Ajans Bakırçay
2022-07-07 16:25:22

"Sol Sağın Üniversitesidir"

Mehmet Can Gürbüz

h.dem08@hotmail.com 07 Temmuz 2022, 16:25

Eduardo Galeano Latin Amerika’nın sesi olmuş bir yazar. İlk okuduğum kitabı “Latin Amerika’nın Kesik Damarları”. İşin başında İspanya ile başlayıp bugün birleşik devletler olan (ABD)’nin Latinler üzerinde ki azgın ve soysuz sömürücülükleri, kan emicilikleri anlatılır.

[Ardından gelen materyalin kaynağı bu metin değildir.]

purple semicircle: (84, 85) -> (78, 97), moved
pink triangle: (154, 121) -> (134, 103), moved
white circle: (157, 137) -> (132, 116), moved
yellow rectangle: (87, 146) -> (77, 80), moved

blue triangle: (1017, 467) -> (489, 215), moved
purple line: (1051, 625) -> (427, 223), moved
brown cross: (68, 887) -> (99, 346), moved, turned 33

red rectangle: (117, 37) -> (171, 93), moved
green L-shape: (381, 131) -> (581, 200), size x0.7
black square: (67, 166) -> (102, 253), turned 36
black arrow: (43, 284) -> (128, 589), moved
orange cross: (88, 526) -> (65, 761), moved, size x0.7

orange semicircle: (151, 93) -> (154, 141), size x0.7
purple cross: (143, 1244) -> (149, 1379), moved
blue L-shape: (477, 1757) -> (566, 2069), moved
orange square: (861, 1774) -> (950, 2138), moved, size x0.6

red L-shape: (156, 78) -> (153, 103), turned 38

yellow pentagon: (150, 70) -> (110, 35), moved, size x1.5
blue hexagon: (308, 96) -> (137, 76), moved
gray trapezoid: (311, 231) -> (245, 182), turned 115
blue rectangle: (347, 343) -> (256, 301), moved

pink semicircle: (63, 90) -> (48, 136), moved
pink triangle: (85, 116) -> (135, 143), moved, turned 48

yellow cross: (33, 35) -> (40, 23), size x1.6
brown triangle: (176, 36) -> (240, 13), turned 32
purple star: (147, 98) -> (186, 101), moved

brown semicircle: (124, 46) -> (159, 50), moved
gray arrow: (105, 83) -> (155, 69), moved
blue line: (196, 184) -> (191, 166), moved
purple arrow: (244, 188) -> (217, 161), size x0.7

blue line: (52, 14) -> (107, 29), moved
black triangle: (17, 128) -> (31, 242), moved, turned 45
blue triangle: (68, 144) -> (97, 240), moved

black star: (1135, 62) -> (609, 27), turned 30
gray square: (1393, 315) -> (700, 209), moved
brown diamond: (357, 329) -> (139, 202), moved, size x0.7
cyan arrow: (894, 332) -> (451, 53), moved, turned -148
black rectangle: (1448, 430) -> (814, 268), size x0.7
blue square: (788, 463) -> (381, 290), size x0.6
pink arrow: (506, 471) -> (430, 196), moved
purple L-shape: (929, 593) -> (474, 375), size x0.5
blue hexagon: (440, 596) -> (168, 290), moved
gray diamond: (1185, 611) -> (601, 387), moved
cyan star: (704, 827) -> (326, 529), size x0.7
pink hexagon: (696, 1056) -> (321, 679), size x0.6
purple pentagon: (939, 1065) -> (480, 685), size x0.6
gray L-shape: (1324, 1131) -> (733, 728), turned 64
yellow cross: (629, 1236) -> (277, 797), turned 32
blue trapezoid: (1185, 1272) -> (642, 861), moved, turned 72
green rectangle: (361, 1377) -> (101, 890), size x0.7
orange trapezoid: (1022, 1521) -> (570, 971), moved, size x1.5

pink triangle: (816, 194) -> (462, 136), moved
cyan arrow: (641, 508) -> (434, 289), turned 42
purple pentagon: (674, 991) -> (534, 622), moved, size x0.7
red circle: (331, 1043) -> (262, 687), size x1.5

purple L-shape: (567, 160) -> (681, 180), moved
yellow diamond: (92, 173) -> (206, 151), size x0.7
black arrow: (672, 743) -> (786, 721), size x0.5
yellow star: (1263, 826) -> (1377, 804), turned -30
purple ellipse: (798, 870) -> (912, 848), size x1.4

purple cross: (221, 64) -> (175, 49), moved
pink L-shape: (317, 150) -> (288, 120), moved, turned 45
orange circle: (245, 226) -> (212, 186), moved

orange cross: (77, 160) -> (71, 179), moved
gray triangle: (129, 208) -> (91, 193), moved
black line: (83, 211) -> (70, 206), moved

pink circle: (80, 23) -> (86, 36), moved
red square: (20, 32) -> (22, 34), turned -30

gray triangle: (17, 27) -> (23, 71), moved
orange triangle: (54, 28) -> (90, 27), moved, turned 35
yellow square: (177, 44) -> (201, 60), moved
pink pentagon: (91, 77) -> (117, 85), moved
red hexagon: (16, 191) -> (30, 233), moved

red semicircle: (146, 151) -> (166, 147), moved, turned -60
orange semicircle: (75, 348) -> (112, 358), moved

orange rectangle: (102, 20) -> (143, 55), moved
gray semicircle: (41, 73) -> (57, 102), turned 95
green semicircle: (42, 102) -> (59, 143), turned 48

Son yıllara ait “Ve Günler Yürümeye Başladı” adlı günlükleri yazdığı kitabında şöyle seslenir:

“14 Mart 1883 yılında Karl Marx’ın Londra mezarlığındaki cenaze törenine kalabalık bir topluluk katıldı; mezarcıyı da sayarsak, on bir kişilik bir kalabalık. En ünlü cümlelerinden biri mezar taşına kazındı: Filozoflar dünyayı çok farklı biçimlerde yorumladılar, ama asıl mesele onu değiştirmek. Bu, dünyayı dönüştürme peygamberi hayatını polisten ve alacaklılardan kaçarak geçirdi. Başyapıtı hakkında şöyle demişti: -Benim kadar az parası olup da para hakkında bu kadar çok yazan başka kimse olmadı. Kapital, onu yazarken içtiğim tütünün parasını bile karşılamayacak.”

İşin en önemli boyutu; hayatı okuyabilen sol hep sağa hayatı öğretmiş, çektiği acılarına rağmen sol sağın öğreticisi olmaktan vazgeçmemiştir.

Evet! Üstün ahlakı hep dilimize dolarız ama dürüst yaşamı sürenlerin, onurundan taviz vermez, ilkeli ve insanlığa kendini adamışları ya görmezden geliriz ya da yaşamı ona zehir ederiz.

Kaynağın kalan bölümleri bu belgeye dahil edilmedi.